Exercise >> Reply only with how many lines of the listing below hold the word "kursy".

Record set >>
____________________
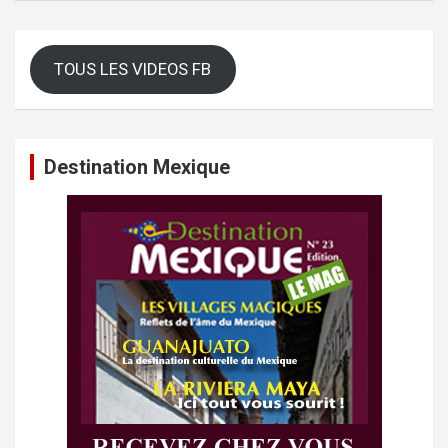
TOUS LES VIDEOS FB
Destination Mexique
____________________
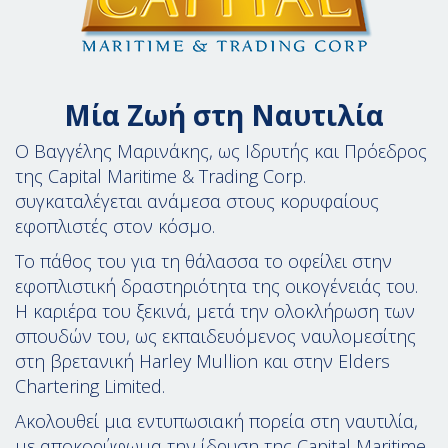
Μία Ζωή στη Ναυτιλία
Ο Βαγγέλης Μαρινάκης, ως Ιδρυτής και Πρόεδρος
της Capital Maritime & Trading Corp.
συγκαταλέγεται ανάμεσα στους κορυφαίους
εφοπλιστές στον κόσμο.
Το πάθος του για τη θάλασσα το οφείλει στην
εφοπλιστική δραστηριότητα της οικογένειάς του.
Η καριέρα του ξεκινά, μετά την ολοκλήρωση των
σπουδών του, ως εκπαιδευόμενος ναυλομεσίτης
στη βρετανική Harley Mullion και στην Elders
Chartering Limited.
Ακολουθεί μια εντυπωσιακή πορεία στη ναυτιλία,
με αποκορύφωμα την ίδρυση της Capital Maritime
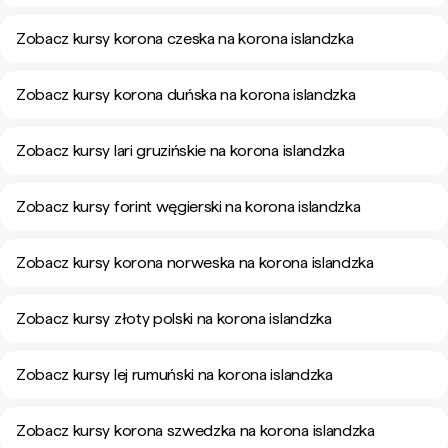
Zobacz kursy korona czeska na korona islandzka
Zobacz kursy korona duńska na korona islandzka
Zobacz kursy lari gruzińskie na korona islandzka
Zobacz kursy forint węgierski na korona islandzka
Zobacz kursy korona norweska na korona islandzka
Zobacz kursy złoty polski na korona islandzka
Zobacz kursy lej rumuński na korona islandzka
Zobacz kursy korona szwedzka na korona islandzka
____________________
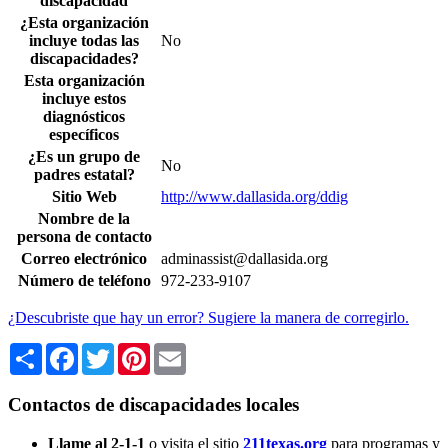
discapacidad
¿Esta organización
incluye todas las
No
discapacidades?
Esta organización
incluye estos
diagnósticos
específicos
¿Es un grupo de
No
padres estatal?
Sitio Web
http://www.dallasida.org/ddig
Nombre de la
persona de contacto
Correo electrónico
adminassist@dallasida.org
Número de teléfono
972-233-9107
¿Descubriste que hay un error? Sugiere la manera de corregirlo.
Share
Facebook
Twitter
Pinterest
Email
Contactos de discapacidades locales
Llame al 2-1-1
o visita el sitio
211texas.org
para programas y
____________________
Solved problem >> 8